Hubble telescope uses ‘cosmic magnifying-glass’ to capture stunning photos of Universe’s brightest galaxies – Mirror.co.uk

NASA's Hubble space telescope has captured a series of stunning images of some of the universe's brightest galaxies.

Only a few dozen of these bright infrared galaxies - which are as much as 10,000 times more luminous than the Milky Way - exist in the universe.

They reside in unusually dense regions of space that somehow triggered rapid star formation in the early universe.

Hubble was able to capture the images thanks to a natural phenomenon called gravitational lensing, which occurs when the intense gravity of a massive galaxy magnifies the light of fainter, more distant background sources.

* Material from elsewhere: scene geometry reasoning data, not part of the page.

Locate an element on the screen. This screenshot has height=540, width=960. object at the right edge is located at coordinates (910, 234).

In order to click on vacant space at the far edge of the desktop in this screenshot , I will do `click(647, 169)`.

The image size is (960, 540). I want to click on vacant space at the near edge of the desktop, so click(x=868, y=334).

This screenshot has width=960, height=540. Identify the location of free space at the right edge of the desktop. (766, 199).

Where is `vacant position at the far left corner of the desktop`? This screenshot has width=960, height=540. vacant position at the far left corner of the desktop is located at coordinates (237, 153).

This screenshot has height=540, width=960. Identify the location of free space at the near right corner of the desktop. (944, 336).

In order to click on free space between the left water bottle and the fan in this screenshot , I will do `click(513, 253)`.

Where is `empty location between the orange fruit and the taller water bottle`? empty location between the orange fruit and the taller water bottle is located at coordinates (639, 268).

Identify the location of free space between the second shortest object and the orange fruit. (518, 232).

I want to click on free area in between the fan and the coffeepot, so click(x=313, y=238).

In this case, the distant galaxies have been magnified to reveal a tangled web of misshapen objects, punctuated by exotic patterns such as rings and arcs.

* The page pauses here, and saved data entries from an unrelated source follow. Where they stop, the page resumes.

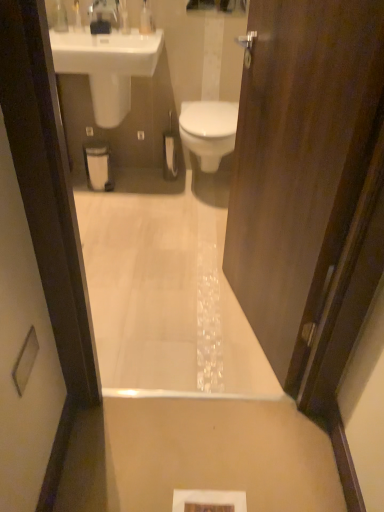 Question: Is white glossy bath at center closer to the viewer compared to white glossy sink at upper left?

Choices:
 (A) no
 (B) yes

Answer: (B)

Question: Is white glossy bath at center oriented away from white glossy sink at upper left?

Choices:
 (A) no
 (B) yes

Answer: (A)

Question: From the image's perspective, is white glossy bath at center over white glossy sink at upper left?

Choices:
 (A) no
 (B) yes

Answer: (A)

Question: Considering the relative sizes of white glossy bath at center and white glossy sink at upper left in the image provided, is white glossy bath at center smaller than white glossy sink at upper left?

Choices:
 (A) yes
 (B) no

Answer: (A)

Question: Considering the relative sizes of white glossy bath at center and white glossy sink at upper left in the image provided, is white glossy bath at center shorter than white glossy sink at upper left?

Choices:
 (A) yes
 (B) no

Answer: (A)

Question: Is white glossy bath at center taller than white glossy sink at upper left?

Choices:
 (A) yes
 (B) no

Answer: (B)

Question: Is white glossy sink at upper left completely or partially inside clear plastic bottle at upper left, which appears as the third toiletry when viewed from the right?

Choices:
 (A) no
 (B) yes

Answer: (A)

Question: Does clear plastic bottle at upper left, placed as the 1th toiletry when sorted from left to right, appear on the right side of white glossy sink at upper left?

Choices:
 (A) no
 (B) yes

Answer: (A)

Question: Is clear plastic bottle at upper left, placed as the 1th toiletry when sorted from left to right, further to camera compared to white glossy sink at upper left?

Choices:
 (A) no
 (B) yes

Answer: (B)

Question: Are clear plastic bottle at upper left, which appears as the third toiletry when viewed from the right, and white glossy sink at upper left beside each other?

Choices:
 (A) yes
 (B) no

Answer: (B)

Question: Is clear plastic bottle at upper left, which appears as the third toiletry when viewed from the right, taller than white glossy sink at upper left?

Choices:
 (A) no
 (B) yes

Answer: (A)

Question: Considering the relative positions of clear plastic bottle at upper left, placed as the 1th toiletry when sorted from left to right, and white glossy sink at upper left in the image provided, is clear plastic bottle at upper left, placed as the 1th toiletry when sorted from left to right, to the left of white glossy sink at upper left from the viewer's perspective?

Choices:
 (A) yes
 (B) no

Answer: (A)

Question: Can we say translucent plastic soap dispenser at upper center, the 2th toiletry viewed from the left, lies outside clear plastic bottle at upper left, which appears as the third toiletry when viewed from the right?

Choices:
 (A) yes
 (B) no

Answer: (A)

NASA scientists believe that the unusual forms may have been produced by spectacular collisions between distant, massive galaxies in a sort of "cosmic demolition derby".

"We have hit the jackpot of gravitational lenses," said lead researcher James Lowenthal of Smith College in Northampton, Massachusetts.

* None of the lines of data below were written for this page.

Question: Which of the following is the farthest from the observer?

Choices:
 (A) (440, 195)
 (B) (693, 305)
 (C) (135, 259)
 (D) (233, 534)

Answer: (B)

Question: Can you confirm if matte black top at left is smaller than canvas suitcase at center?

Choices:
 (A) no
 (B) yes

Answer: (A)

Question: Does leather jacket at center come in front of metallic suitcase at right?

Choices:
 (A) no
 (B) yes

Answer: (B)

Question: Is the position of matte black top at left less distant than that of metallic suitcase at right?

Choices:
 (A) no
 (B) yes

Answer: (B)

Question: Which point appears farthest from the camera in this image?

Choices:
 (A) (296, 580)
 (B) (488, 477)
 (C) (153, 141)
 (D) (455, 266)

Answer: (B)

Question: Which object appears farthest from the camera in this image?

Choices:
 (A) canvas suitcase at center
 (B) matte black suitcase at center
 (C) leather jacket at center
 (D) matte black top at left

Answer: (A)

"These ultra-luminous, massive, starburst galaxies are very rare. Gravitational lensing magnifies them so that you can see small details that otherwise are unimaginable. We can see features as small as about 100 light-years or less across.

"We want to understand what's powering these monsters, and gravitational lensing allows us to study them in greater detail."

Part of the reason that the galaxies are so bright is that they are pumping out more than 10,000 new stars a year.

The star-birth frenzy creates lots of dust, which enshrouds the galaxies, making them too faint to detect in visible light. But they glow fiercely in infrared light, shining with the brilliance of 10 trillion to 100 trillion suns.

The distance of the galaxies from Earth means that the scenes captured by Hubble actually took place between 8 billion and 11.5 billion years ago, at the peak of the universe's star-making boom.

However, the galaxies' star-birth production is still 5,000 to 10,000 times higher than that of our Milky Way, raising the question of what powered the prodigious star birth.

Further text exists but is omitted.